Everyone’s heard of the supreme master Kabbalist, the Arizal. What they haven’t heard is how he told his students that all the transcendental levels of spirituality he achieved were not from his meditations, not from his fasting, not from being the super-pious holy dude that he was—but because when he did a mitzvah, he rejoiced in doing it with such amazing joy.4

If, on the other hand, you do a mitzvah and there’s no party, it’s not just that the mitzvah is lacking—it’s DOA. Get this straight: A mitzvah without joy is a football without air, a bicycle without wheels, a body without a soul. It’s not just broken—it’s missing its very core being, its power to brighten up the world.
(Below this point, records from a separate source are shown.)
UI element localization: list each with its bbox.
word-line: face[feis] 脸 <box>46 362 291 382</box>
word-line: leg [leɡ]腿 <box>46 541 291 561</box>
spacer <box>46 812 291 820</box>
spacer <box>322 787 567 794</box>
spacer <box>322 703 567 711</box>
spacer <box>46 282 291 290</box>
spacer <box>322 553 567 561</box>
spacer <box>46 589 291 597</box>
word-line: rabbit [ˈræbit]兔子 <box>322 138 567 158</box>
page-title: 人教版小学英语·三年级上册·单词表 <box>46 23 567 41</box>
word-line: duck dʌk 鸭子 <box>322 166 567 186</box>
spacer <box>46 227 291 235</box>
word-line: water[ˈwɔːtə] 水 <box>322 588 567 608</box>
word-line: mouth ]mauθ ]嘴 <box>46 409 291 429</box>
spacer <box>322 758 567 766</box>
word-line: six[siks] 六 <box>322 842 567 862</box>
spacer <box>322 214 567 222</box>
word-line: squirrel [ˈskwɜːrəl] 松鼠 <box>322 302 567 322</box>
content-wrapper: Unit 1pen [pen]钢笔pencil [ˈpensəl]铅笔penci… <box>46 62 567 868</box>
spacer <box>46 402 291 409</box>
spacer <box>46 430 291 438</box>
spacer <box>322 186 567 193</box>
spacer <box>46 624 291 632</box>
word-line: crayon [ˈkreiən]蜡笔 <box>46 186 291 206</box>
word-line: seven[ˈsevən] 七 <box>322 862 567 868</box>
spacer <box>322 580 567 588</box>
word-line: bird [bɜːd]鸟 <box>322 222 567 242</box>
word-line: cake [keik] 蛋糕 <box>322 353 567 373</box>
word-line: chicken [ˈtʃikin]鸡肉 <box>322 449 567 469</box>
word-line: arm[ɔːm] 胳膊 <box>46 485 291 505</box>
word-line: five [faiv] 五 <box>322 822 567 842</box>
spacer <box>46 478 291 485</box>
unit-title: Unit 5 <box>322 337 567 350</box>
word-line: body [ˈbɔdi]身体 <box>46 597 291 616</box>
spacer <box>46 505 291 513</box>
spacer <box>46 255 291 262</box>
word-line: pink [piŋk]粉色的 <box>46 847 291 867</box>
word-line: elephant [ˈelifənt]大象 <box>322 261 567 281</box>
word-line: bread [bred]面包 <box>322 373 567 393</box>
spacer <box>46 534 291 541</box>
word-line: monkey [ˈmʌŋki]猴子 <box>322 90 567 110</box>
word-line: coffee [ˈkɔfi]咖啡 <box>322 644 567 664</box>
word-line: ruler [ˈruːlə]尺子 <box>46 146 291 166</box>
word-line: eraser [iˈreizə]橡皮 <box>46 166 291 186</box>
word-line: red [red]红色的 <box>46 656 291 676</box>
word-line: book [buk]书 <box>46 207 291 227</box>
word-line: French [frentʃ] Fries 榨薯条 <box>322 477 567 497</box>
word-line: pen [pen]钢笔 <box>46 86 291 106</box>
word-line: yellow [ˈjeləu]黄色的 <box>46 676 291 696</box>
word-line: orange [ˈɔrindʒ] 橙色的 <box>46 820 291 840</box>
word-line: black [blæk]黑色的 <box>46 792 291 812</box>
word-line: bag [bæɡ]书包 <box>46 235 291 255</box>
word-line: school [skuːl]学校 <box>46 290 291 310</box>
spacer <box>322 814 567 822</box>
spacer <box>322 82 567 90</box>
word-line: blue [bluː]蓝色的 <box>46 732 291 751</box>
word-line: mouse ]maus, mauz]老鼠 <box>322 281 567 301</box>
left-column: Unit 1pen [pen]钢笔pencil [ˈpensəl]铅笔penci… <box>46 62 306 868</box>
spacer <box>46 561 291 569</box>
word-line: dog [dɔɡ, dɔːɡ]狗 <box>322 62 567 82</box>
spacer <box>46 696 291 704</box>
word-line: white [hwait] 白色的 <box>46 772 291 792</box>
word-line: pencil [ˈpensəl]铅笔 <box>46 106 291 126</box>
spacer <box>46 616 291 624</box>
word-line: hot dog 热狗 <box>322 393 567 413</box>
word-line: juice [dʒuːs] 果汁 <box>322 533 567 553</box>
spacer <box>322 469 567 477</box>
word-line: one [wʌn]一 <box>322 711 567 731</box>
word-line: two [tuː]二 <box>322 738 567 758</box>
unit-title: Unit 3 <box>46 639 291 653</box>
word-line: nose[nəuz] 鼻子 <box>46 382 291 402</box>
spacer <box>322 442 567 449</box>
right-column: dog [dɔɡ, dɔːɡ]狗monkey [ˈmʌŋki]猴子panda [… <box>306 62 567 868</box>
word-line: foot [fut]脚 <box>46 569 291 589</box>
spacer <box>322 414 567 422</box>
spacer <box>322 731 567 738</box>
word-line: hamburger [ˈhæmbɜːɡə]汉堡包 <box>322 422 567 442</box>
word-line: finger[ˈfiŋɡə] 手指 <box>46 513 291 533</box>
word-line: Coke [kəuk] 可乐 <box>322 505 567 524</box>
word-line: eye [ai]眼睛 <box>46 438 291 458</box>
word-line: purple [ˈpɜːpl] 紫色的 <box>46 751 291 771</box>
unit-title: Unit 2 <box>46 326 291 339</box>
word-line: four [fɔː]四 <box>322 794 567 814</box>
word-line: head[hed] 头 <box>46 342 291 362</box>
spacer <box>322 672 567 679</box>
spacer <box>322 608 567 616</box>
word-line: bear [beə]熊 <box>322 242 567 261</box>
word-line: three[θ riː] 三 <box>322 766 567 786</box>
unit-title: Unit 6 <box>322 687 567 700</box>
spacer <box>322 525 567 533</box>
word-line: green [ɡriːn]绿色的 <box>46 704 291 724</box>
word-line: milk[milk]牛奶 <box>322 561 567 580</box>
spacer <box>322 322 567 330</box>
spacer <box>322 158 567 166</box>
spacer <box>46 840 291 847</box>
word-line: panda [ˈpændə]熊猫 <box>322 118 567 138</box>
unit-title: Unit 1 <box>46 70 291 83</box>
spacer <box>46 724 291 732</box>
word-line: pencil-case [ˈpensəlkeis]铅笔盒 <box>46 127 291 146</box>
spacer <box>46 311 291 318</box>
Don’t believe me? Look at the words of the Torah itself: After describing all the not-so-nice events that may befall the Jewish people if they don’t behave so well, Moses then states point-blank what exactly is this not-nice behavior that invites all these problems: “Because you did not serve G‑d, your L‑rd, with joy and a happy heart!”5

Keep your hand down for a minute. You probably know about Maimonides, the great codifier of Jewish Law (and awesome philosopher, too). You probably figured that a law codifier would take a pretty dry and subdued attitude to life. Think again:

The happiness with which a person should rejoice in the fulfillment of the mitzvahs and the love of G‑d who commanded them is a great service. Whoever holds himself back from this rejoicing is worthy of retribution, as the Torah states, “. . . because you did not serve G‑d, your L‑rd, with joy and a happy heart.”

Whoever holds himself proud, giving himself honor and acting arrogantly in such situations, is a sinner and a fool. Concerning this, Solomon warned, “Do not seek glory before the King.”6 And anyone who lowers himself and treats himself lightly in these situations—he is the truly great person, worthy of honor, who serves G‑d out of love.

Thus David, King of Israel, declared, “I will hold myself even more lightly esteemed than this and be humble in my eyes.”7 For there is no greatness or honor other than celebrating before G‑d, as it states,8King David was dancing wildly and whistling before G‑d.”9

“Hold on!” we Jews protest. “We did the mitzvahs. We did them properly, according to specifications! Okay, we left out a detail—we didn’t rejoice. So, give us less reward. But a punishment? What are You so upset about?”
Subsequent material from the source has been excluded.